For all acting jobs, there is clearly a need to demonstrate in the audition that you have the emotional perception and intellectual precocity to somehow find a way “in” to a role. For professional actors and drama school applicants, Audition Doctor has been an invaluable intermediary stepping stone – giving students the benefits of a director’s guidance prior to an audition. Much like Fiennes’ outlook, Audition Doctor’s success lies in having no proscriptive method for her students. Each character is simultaneously dissected and constructed in a unique approach that best suits the individual.
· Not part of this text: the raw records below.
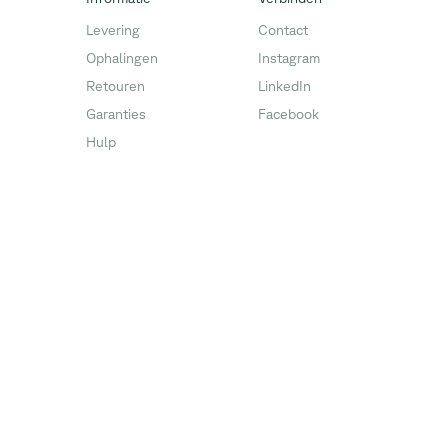
Levering
Contact
Ophalingen
Instagram
Retouren
LinkedIn
Garanties
Facebook
Hulp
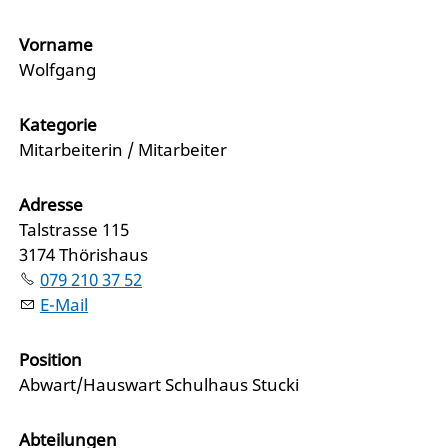
Vorname
Wolfgang
Kategorie
Mitarbeiterin / Mitarbeiter
Adresse
Talstrasse 115
3174 Thörishaus
079 210 37 52
E-Mail
Position
Abwart/Hauswart Schulhaus Stucki
Abteilungen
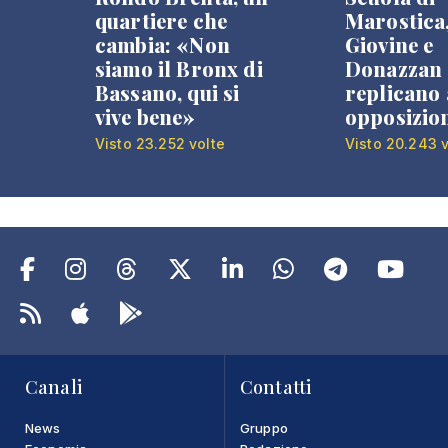
quartiere che
Marostica
cambia: «Non
Giovine e
siamo il Bronx di
Donazzan
Bassano, qui si
replicano 
vive bene»
opposizio
Visto 23.252 volte
Visto 20.243 v
Canali
Contatti
News
Gruppo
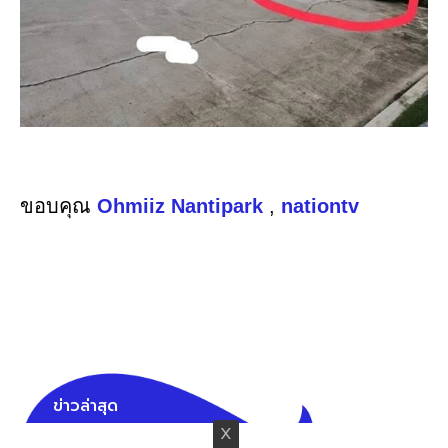
ขอบคุณ
Ohmiiz Nantipark
,
nationtv
ข่าวล่าสุด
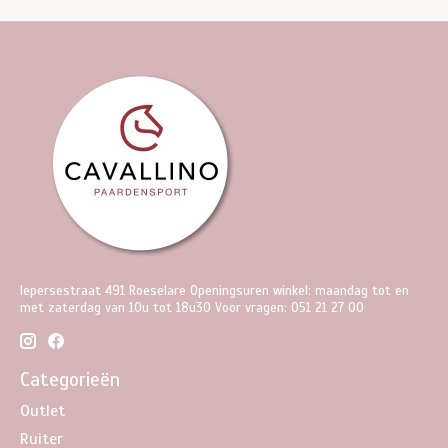
Iepersestraat 491 Roeselare Openingsuren winkel: maandag tot en
met zaterdag van 10u tot 18u30 Voor vragen: 051 21 27 00
Categorieën
Outlet
Ruiter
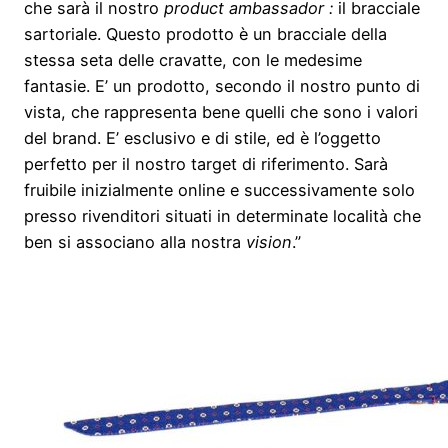
che sarà il nostro
product ambassador :
il bracciale
sartoriale. Questo prodotto è un bracciale della
stessa seta delle cravatte, con le medesime
fantasie. E’ un prodotto, secondo il nostro punto di
vista, che rappresenta bene quelli che sono i valori
del brand. E’ esclusivo e di stile, ed è l’oggetto
perfetto per il nostro target di riferimento. Sarà
fruibile inizialmente online e successivamente solo
presso rivenditori situati in determinate località che
ben si associano alla nostra
vision
.”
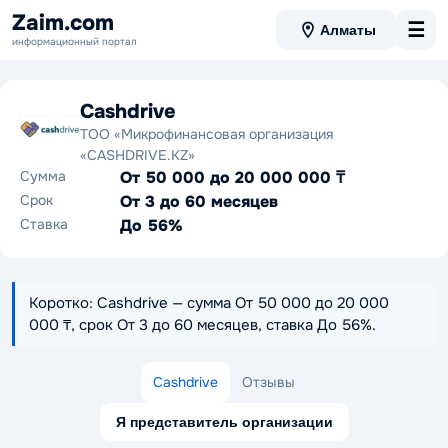
Zaim.com
☰
Алматы
информационный портал
Cashdrive
ТОО «Микрофинансовая организация
«CASHDRIVE.KZ»
Сумма
От 50 000 до 20 000 000 ₸
Срок
От 3 до 60 месяцев
Ставка
До 56%
Коротко: Cashdrive — сумма От 50 000 до 20 000
000 ₸, срок От 3 до 60 месяцев, ставка До 56%.
Cashdrive
Отзывы
Я представитель организации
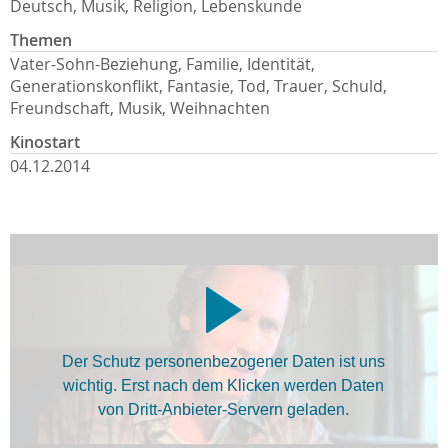
Deutsch, Musik, Religion, Lebenskunde
Themen
Vater-Sohn-Beziehung, Familie, Identität,
Generationskonflikt, Fantasie, Tod, Trauer, Schuld,
Freundschaft, Musik, Weihnachten
Kinostart
04.12.2014
Der Schutz personenbezogener Daten ist uns
wichtig. Erst nach dem Klicken werden Daten
von Dritt-Anbieter-Servern geladen.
However, what all Audition Doctor’s students share is the graft that both Tilly, and most importantly, the student commit to throughout the sessions. This brings to mind Philip Seymour Hoffman’s opinions on preparing for a part:
“I think that the amount of concentration — sometimes the amount of personal exploration — it takes to do something well, can be not pleasant … like hard work is. That doesn’t mean that you don’t want to do it, or that you don’t love it, or that it’s not ultimately satisfying… There’s always something about that job that’s exhausting, and that’s what’s exhausting about acting, is the level concentration over very long period of time.
If there’s something emotional about what you’re doing that day, you’re carrying that emotion on one level or another for a long period of time … it can be burdensome. But it’s part of the work, and you’re trying to create something artful out of it…You’re there to take what you know and the experiences and behaviour and emotional life of yourself and others and try to make something artful out of it.”
Creating something artful is hugely helped if you pick the right speech – something that Audition Doctor is vociferous about. However, Ralph Fiennes recently spoke about the difficulties that actors perversely felt when the script was too perfect: “Sometimes if a script is really good it’s easy to learn the lines and have fun but then you forget where they come from and who the person is who’s saying them.”
Audition Doctor never lets students run away with or hide behind the language. Fiennes went onto say: “I think the interior life of the character is very important, how they think, how they feel, what’s going on inside them.” The focus on the character is so in-depth and sustained at Audition Doctor that students always use the language to their advantage; as a weapon to communicate emotions more effectually with the spectator.
Fiennes went onto say that his greatest challenge was “about not judging. What I like is finding the totality of a person…it’s about the humanity and the horror of them.” Characters created at Audition Doctor are never one-dimensional. The work put in in the sessions means that students always end up forming an authentic character, in other words, creating a piece of art.